**Assignment:** All lines that hold the string "account" should be copied. Find them in the listing below.

○ ○ ○ ○

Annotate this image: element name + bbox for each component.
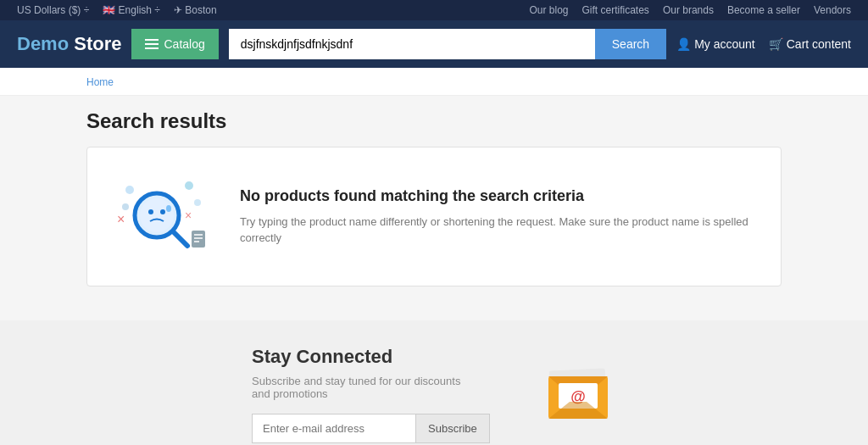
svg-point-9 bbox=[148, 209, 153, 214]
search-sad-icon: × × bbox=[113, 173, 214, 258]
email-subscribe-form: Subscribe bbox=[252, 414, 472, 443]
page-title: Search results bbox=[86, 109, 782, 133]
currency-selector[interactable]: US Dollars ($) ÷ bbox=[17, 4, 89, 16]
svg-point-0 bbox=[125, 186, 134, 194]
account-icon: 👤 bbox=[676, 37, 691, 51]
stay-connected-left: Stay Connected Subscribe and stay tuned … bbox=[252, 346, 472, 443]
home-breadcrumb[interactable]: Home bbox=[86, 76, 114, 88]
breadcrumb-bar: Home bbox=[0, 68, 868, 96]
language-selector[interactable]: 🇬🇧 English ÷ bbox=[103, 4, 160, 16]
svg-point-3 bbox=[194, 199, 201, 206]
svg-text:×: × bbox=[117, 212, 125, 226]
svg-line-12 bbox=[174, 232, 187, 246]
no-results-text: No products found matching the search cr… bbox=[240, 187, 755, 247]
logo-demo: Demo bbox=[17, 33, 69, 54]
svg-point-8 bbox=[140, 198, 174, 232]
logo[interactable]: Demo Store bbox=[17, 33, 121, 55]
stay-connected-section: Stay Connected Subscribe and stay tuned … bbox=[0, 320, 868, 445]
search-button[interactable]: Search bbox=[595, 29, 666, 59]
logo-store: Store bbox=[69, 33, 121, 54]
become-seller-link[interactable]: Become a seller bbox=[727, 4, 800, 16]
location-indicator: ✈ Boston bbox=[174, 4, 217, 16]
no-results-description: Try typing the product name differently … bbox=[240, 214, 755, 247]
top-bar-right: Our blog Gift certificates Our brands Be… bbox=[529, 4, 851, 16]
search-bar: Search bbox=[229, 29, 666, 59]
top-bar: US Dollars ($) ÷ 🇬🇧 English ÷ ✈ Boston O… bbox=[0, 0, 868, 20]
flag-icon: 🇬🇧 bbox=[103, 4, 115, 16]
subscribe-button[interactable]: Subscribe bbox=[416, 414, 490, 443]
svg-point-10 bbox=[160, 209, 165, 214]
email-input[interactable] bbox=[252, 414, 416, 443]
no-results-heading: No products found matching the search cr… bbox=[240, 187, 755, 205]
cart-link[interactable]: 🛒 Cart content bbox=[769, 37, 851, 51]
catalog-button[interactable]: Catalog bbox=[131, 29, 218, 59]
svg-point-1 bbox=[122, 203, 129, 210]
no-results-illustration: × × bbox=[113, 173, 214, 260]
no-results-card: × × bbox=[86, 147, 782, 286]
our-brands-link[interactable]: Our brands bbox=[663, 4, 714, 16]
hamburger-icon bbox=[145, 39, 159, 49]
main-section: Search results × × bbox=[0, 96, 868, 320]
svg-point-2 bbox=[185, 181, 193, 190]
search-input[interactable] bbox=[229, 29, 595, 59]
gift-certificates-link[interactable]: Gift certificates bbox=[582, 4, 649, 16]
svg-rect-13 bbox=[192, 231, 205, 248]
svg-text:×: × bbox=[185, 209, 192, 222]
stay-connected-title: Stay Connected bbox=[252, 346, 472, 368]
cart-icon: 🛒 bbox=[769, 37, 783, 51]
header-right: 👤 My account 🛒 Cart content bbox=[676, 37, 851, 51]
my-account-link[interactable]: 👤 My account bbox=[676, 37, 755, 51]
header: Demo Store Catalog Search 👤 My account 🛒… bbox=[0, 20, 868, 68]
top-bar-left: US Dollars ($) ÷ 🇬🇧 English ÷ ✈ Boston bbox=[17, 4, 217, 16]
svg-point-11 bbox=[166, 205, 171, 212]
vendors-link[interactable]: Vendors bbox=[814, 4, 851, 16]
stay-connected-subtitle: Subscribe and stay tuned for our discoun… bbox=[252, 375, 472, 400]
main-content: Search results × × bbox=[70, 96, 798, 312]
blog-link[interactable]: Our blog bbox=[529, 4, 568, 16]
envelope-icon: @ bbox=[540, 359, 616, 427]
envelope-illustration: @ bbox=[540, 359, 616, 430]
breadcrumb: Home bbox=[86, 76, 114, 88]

○ ○ ○ ○

**Answer section:**
account-icon: 👤 bbox=[676, 37, 691, 51]
header-right: 👤 My account 🛒 Cart content bbox=[676, 37, 851, 51]
my-account-link[interactable]: 👤 My account bbox=[676, 37, 755, 51]
header: Demo Store Catalog Search 👤 My account 🛒… bbox=[0, 20, 868, 68]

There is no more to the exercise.